Exercise details —
Every line below between the line holding "Adım #3: Ayrıntılı 3D modeli" and the line holding "durumunuz için özel", inclusive, should be repeated exactly, and all other lines omitted.

===============

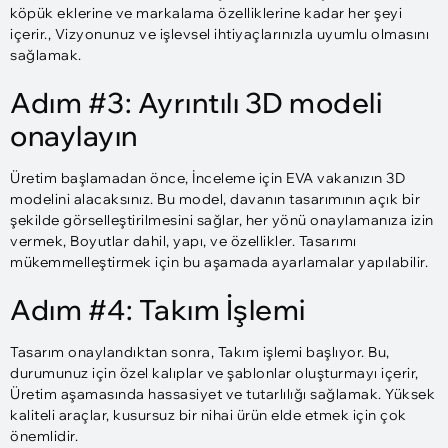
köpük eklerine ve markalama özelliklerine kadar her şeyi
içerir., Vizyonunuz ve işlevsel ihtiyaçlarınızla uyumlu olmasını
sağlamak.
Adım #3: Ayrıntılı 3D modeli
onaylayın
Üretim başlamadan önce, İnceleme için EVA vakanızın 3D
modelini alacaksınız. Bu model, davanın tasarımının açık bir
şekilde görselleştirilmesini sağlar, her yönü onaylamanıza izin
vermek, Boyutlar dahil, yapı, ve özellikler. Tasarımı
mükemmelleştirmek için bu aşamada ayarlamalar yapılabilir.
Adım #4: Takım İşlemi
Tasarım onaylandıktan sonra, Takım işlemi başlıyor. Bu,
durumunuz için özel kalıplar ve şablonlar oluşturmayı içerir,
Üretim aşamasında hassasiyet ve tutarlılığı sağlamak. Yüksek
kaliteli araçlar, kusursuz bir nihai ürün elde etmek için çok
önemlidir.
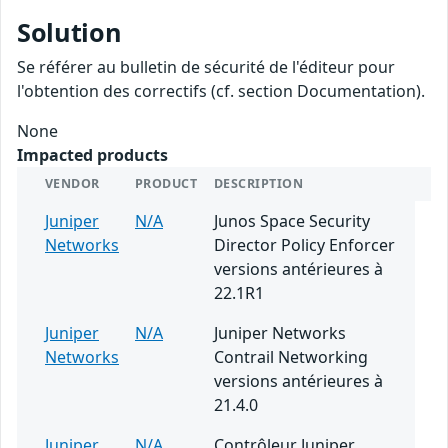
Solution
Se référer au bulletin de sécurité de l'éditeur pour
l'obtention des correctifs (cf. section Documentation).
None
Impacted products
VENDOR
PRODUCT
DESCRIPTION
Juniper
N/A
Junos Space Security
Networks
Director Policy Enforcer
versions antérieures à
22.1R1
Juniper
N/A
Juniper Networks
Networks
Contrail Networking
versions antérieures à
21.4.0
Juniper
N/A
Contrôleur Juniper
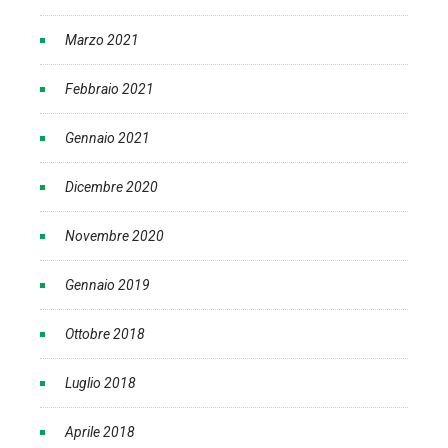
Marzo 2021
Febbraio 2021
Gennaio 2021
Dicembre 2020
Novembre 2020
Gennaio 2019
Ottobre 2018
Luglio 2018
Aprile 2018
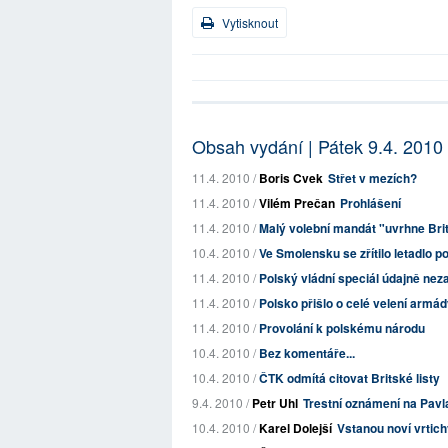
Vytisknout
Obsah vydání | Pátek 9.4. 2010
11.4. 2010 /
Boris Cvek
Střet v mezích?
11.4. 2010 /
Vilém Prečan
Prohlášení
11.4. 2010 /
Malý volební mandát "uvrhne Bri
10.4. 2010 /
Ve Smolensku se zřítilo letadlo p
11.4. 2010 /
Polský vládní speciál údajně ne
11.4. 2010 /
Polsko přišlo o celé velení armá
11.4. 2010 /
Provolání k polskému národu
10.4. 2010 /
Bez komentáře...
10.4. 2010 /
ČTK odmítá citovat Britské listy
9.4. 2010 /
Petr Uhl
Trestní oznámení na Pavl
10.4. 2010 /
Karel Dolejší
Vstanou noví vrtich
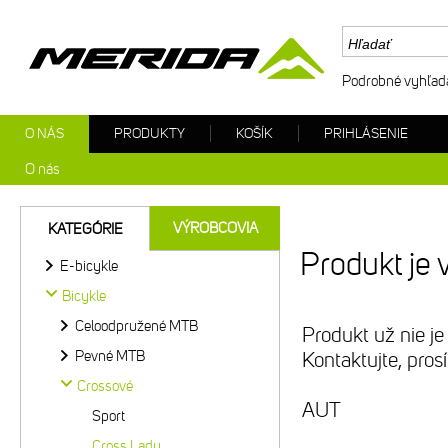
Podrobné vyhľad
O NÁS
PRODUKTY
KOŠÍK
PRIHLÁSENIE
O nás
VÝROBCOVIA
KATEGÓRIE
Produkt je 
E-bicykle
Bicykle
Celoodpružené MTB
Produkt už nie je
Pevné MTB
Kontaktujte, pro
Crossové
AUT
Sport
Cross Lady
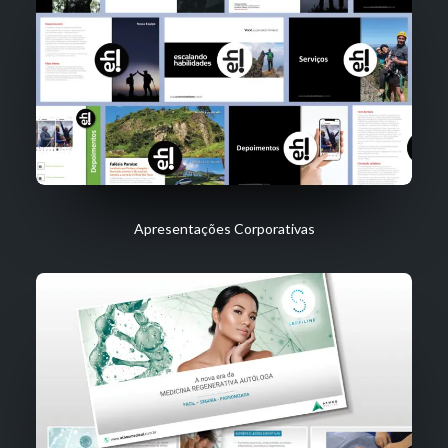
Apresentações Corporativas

===============

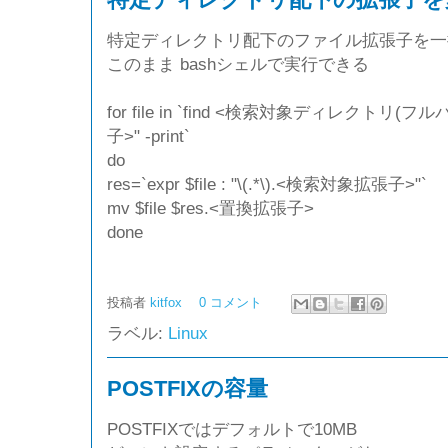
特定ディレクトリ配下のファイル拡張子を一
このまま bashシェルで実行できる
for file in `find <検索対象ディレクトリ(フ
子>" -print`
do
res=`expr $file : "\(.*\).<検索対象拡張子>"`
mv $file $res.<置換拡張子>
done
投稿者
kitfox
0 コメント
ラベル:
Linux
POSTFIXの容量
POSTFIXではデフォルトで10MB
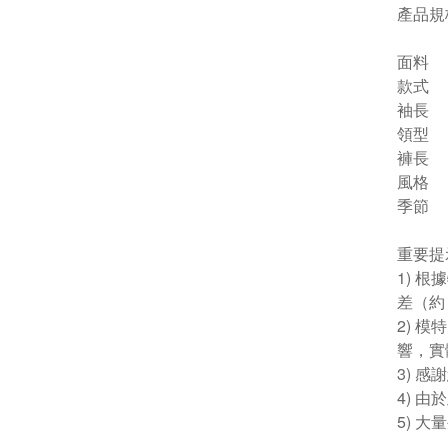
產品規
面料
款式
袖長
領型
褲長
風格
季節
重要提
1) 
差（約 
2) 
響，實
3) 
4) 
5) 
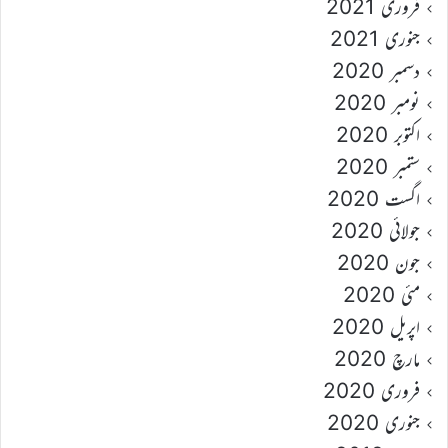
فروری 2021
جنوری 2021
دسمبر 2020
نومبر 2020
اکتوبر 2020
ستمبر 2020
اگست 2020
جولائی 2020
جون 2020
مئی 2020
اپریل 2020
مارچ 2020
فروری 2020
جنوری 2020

===============

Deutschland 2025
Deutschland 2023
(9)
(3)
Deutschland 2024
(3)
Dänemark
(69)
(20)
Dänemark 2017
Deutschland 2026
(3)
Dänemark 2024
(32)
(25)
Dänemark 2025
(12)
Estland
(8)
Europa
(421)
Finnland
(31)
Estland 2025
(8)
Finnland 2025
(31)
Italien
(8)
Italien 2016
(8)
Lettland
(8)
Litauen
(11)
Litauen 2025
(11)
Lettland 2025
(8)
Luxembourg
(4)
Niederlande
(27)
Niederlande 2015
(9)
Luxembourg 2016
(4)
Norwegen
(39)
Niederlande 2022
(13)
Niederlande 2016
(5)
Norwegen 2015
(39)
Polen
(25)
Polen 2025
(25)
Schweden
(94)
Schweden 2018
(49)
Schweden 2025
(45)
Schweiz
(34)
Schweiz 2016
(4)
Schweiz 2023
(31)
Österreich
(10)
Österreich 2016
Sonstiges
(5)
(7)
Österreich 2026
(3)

===============

Result for this exercise —
Adım #3: Ayrıntılı 3D modeli
onaylayın
Üretim başlamadan önce, İnceleme için EVA vakanızın 3D
modelini alacaksınız. Bu model, davanın tasarımının açık bir
şekilde görselleştirilmesini sağlar, her yönü onaylamanıza izin
vermek, Boyutlar dahil, yapı, ve özellikler. Tasarımı
mükemmelleştirmek için bu aşamada ayarlamalar yapılabilir.
Adım #4: Takım İşlemi
Tasarım onaylandıktan sonra, Takım işlemi başlıyor. Bu,
durumunuz için özel kalıplar ve şablonlar oluşturmayı içerir,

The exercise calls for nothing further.